> [Problem to solve]: I need all the entries repeated exactly as written.

━━━━━ Records to process ━━━━━

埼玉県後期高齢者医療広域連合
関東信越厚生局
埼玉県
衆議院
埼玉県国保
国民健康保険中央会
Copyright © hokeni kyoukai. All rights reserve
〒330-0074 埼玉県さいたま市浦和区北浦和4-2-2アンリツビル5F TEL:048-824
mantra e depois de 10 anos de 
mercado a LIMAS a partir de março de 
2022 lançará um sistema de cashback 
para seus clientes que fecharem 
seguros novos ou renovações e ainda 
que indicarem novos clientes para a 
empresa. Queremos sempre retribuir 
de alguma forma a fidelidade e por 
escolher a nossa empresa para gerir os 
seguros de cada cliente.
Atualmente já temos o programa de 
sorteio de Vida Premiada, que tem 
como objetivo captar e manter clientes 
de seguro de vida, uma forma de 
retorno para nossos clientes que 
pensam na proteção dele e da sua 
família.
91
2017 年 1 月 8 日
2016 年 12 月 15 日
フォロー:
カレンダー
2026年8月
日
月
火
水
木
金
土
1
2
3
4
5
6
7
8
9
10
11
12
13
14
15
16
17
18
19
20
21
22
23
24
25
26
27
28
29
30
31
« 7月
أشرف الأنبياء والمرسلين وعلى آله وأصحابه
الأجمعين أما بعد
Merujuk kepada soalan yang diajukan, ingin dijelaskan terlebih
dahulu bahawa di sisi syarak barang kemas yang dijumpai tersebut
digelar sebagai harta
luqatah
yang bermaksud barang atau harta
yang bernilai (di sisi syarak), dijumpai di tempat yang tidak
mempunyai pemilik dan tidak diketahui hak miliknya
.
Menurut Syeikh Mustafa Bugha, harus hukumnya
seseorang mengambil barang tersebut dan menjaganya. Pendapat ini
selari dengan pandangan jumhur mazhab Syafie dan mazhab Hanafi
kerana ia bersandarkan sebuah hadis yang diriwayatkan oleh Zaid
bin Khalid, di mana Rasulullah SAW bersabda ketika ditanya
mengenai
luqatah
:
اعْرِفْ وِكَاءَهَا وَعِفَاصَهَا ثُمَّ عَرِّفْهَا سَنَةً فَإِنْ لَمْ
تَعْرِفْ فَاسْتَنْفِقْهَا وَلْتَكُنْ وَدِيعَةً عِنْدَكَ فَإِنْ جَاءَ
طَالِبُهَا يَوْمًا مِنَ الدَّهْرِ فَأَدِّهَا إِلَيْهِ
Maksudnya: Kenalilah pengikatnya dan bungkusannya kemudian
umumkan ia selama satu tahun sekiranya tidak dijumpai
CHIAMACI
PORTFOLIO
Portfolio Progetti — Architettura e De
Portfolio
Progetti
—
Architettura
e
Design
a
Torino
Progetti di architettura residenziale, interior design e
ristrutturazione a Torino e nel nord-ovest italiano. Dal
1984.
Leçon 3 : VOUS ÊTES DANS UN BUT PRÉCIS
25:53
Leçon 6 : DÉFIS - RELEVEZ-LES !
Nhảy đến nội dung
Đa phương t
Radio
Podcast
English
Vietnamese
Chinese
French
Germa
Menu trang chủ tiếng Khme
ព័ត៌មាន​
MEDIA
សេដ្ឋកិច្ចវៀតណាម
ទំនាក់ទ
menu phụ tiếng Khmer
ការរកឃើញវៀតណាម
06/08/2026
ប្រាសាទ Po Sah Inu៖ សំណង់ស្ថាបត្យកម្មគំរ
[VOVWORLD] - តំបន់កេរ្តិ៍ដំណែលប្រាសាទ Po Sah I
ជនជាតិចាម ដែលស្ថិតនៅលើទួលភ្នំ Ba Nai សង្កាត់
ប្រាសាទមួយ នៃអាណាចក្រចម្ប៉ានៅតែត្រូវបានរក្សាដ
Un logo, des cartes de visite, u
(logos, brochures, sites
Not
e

━━━━━

> [Solution for this exercise]:
埼玉県後期高齢者医療広域連合
関東信越厚生局
埼玉県
衆議院
埼玉県国保
国民健康保険中央会
Copyright © hokeni kyoukai. All rights reserve
〒330-0074 埼玉県さいたま市浦和区北浦和4-2-2アンリツビル5F TEL:048-824
mantra e depois de 10 anos de 
mercado a LIMAS a partir de março de 
2022 lançará um sistema de cashback 
para seus clientes que fecharem 
seguros novos ou renovações e ainda 
que indicarem novos clientes para a 
empresa. Queremos sempre retribuir 
de alguma forma a fidelidade e por 
escolher a nossa empresa para gerir os 
seguros de cada cliente.
Atualmente já temos o programa de 
sorteio de Vida Premiada, que tem 
como objetivo captar e manter clientes 
de seguro de vida, uma forma de 
retorno para nossos clientes que 
pensam na proteção dele e da sua 
família.
91
2017 年 1 月 8 日
2016 年 12 月 15 日
フォロー:
カレンダー
2026年8月
日
月
火
水
木
金
土
1
2
3
4
5
6
7
8
9
10
11
12
13
14
15
16
17
18
19
20
21
22
23
24
25
26
27
28
29
30
31
« 7月
أشرف الأنبياء والمرسلين وعلى آله وأصحابه
الأجمعين أما بعد
Merujuk kepada soalan yang diajukan, ingin dijelaskan terlebih
dahulu bahawa di sisi syarak barang kemas yang dijumpai tersebut
digelar sebagai harta
luqatah
yang bermaksud barang atau harta
yang bernilai (di sisi syarak), dijumpai di tempat yang tidak
mempunyai pemilik dan tidak diketahui hak miliknya
.
Menurut Syeikh Mustafa Bugha, harus hukumnya
seseorang mengambil barang tersebut dan menjaganya. Pendapat ini
selari dengan pandangan jumhur mazhab Syafie dan mazhab Hanafi
kerana ia bersandarkan sebuah hadis yang diriwayatkan oleh Zaid
bin Khalid, di mana Rasulullah SAW bersabda ketika ditanya
mengenai
luqatah
:
اعْرِفْ وِكَاءَهَا وَعِفَاصَهَا ثُمَّ عَرِّفْهَا سَنَةً فَإِنْ لَمْ
تَعْرِفْ فَاسْتَنْفِقْهَا وَلْتَكُنْ وَدِيعَةً عِنْدَكَ فَإِنْ جَاءَ
طَالِبُهَا يَوْمًا مِنَ الدَّهْرِ فَأَدِّهَا إِلَيْهِ
Maksudnya: Kenalilah pengikatnya dan bungkusannya kemudian
umumkan ia selama satu tahun sekiranya tidak dijumpai
CHIAMACI
PORTFOLIO
Portfolio Progetti — Architettura e De
Portfolio
Progetti
—
Architettura
e
Design
a
Torino
Progetti di architettura residenziale, interior design e
ristrutturazione a Torino e nel nord-ovest italiano. Dal
1984.
Leçon 3 : VOUS ÊTES DANS UN BUT PRÉCIS
25:53
Leçon 6 : DÉFIS - RELEVEZ-LES !
Nhảy đến nội dung
Đa phương t
Radio
Podcast
English
Vietnamese
Chinese
French
Germa
Menu trang chủ tiếng Khme
ព័ត៌មាន​
MEDIA
សេដ្ឋកិច្ចវៀតណាម
ទំនាក់ទ
menu phụ tiếng Khmer
ការរកឃើញវៀតណាម
06/08/2026
ប្រាសាទ Po Sah Inu៖ សំណង់ស្ថាបត្យកម្មគំរ
[VOVWORLD] - តំបន់កេរ្តិ៍ដំណែលប្រាសាទ Po Sah I
ជនជាតិចាម ដែលស្ថិតនៅលើទួលភ្នំ Ba Nai សង្កាត់
ប្រាសាទមួយ នៃអាណាចក្រចម្ប៉ានៅតែត្រូវបានរក្សាដ
Un logo, des cartes de visite, u
(logos, brochures, sites
Not
e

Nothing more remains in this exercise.